1

I’m currently working on a live translation web app allowing multiple participants to use the Azure Speech Translation and share their transcriptions in multiple languages.

I don’t want to be billed for the number of participants X the duration of a meeting. Hence the question: How can I activate the recognition only when speech is detected? This way, I would only pay for the people currently speaking.

I tried to use the speechStartDetected event from the TranslationRecognizer class, but this event seems to fire only when the recognizer is currently recognizing (with recognizeOnceAsync() or startContinuousRecognitionAsync())

Is there any parameter within the Speech SDK I can use to achieve what I want? If not, what are my options?

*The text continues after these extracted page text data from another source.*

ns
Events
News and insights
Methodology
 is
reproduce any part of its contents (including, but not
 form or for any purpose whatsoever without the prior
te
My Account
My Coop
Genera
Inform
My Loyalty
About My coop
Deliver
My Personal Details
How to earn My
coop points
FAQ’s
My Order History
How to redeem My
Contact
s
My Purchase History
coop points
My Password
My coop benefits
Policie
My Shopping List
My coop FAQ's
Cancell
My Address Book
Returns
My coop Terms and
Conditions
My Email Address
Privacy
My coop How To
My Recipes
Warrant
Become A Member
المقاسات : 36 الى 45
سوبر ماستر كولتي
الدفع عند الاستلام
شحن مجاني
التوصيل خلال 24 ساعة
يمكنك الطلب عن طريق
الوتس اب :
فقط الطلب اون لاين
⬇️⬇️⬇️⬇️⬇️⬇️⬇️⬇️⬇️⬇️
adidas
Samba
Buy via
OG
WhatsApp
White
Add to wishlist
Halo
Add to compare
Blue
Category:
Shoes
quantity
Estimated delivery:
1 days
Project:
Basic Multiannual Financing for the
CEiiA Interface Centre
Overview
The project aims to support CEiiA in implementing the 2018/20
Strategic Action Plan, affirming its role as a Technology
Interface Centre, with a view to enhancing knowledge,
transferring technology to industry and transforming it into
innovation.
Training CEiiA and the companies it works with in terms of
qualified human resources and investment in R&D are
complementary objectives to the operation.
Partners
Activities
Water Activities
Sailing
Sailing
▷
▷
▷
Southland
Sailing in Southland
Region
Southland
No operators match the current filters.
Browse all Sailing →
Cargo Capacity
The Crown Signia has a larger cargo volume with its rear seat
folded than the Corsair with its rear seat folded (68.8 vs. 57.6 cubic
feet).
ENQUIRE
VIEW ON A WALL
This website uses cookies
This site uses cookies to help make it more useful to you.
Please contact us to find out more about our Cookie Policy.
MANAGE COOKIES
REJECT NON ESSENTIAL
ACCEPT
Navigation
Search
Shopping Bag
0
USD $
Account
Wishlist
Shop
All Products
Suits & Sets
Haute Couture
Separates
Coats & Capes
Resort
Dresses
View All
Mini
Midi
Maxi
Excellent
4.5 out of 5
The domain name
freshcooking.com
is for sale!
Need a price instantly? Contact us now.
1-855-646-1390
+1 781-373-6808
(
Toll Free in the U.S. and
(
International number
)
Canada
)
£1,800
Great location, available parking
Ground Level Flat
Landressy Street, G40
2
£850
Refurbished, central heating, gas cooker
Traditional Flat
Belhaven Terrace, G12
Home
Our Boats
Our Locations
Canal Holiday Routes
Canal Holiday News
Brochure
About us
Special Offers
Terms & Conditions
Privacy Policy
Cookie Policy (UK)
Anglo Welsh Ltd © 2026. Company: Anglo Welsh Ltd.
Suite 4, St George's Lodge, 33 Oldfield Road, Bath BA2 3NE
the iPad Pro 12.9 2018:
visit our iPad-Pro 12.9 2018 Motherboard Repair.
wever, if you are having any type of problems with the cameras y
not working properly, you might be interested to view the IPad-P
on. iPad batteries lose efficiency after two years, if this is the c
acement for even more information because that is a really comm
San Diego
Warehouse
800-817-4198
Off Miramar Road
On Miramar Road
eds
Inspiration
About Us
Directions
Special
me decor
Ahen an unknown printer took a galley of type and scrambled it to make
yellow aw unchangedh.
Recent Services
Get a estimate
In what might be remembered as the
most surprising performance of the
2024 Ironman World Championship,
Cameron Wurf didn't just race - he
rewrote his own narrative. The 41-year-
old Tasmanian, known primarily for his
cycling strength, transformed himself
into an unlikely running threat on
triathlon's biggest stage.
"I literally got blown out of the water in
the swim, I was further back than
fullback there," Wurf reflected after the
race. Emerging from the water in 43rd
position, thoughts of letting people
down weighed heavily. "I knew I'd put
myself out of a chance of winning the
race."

It might be possible to watch the audio dB level and activate the continuous recognition accordingly, but I think I will run into some problems If I try to do it this way. Ex: Once the audio level reach a certain level for a certain duration, this would trigger the startContinuousRecognitionAsync(), but it would miss the beginning of the speech…

Thanks in advance!

Simon
  • 11
  • 2

1 Answers1

0

Real time speech to text solution for live calls, With Speech to Text, you pay as you go based on the number of hours of audio you transcribe. Learn to view your billing invoice and usage data at https://learn.microsoft.com/en-us/azure/billing/billing-download-azure-invoice-daily-usage-date

Ram
  • 2,459
  • 1
  • 7
  • 14